Believe it or not, these actions are considered yoga. As set out by the ancient Indian sage Pantanjali in his writings The Yoga Sutras, not to be confused with the other famous text the Kama Sutra 😉 there are actually eight limbs to yoga. I won’t get into all eight right now but some of the limbs that make up yoga include: the physical postures (referred to as asana), breathing techniques (called pranayama) and meditation (dhyana in yogi speak). There are also limbs that describe ways to conduct ourselves (including cleanliness and contentment) and how to interact with others (truthfulness, non-harming and more).
So you see the physical postures such as downward facing dog and the warrior poses are just one part of yoga; however it’s the part that draws most people to the practice. We want to be able to increase our flexibility, get rid of a pesky running injury, or do that funky arm balance we saw our friend doing on Facebook. The awesome thing is… yoga can help accomplish all those things but then you find out there is so much more.
You are in class and your teacher talks about breathing. You learn how to breathe deep into your belly on your inhale and to use your exhale to let all the junk go. You realize that there’s nothing better than a great big sigh when you are in downward facing dog. Next thing you know, you are taking deep breaths more often when you are not in class. You even find yourself doing a Lion’s Breath (just picture a lion’s roar) while stuck in traffic. Who cares what the person next to you thinks! With that Lion’s Breath, your anger at being delayed has lessened. When your friend is late for a lunch date, you inhale for a count of five and exhale for the same. You repeat until she arrives and all of a sudden you are calm, her tardiness no longer annoys you and you have a wonderful lunch filled with laughter and great conversation.

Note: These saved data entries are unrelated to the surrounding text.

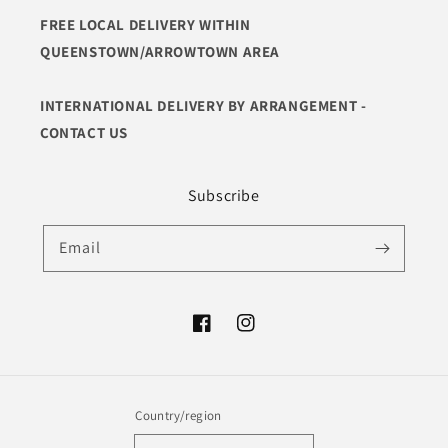
FREE LOCAL DELIVERY WITHIN
QUEENSTOWN/ARROWTOWN AREA
INTERNATIONAL DELIVERY BY ARRANGEMENT -
CONTACT US
Subscribe
Email
Facebook
Instagram
Country/region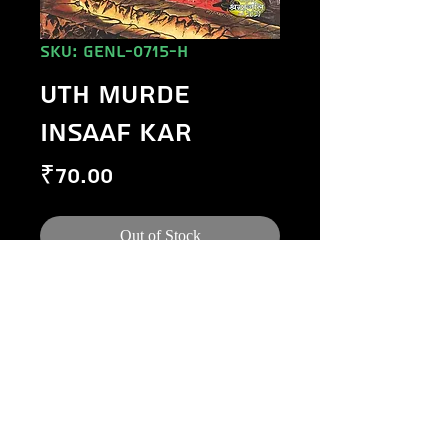
SKU: GENL-0715-H
UTH MURDE
INSAAF KAR
Price
₹70.00
Out of Stock
©
1984-2020
Raj Comics by Manoj Gupta.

Then one day in class your teacher makes you hold your Warrior 2 asking you to bend that front knee a little more to work your thigh parallel to the floor. Your legs are fired up and you think… “what, hold the pose for a minute, you gotta be kidding me? Okay, I can do this, no I can’t, yes I can”… and then it’s over, the minute has passed. You start to find that the more you practice holding difficult poses in class, the calmer your mind becomes. Then all of a sudden one day, a family member says something that would normally set you off and you don’t react, you remain calm. You process what has happened and then decide how to respond. No argument ensues, you feel great and there is a sense of peace in your household.
And what about that funky arm balance you saw your friend practicing on Facebook, the one you thought you would never, in a million years, be able to embody. How has that pose helped with life off the mat? The first time your teacher lead you through it in class you were scared, afraid you were going to break your nose when you fell flat on your face. But with step by step instruction, lots of encouragement and lots of falling (but no broken nose) you were finally able to fly. In your mind you say “wow, if I can fly in crow pose, what else can I do that has always scared me?” You think “I am stronger than I ever imagined” and the next thing you know you are speaking up more often in meetings, signing up for a running race, traveling by yourself. Things don’t seem so scary anymore and a world of possibilities has just opened up.
A teacher friend of mine recently said in one of her classes ‘shift your shape to shift your state of mind. So you see the asanas may be what initially draw you to yoga but the more you spend time moving your body with your breath the more you start to experience yoga in all areas of your life.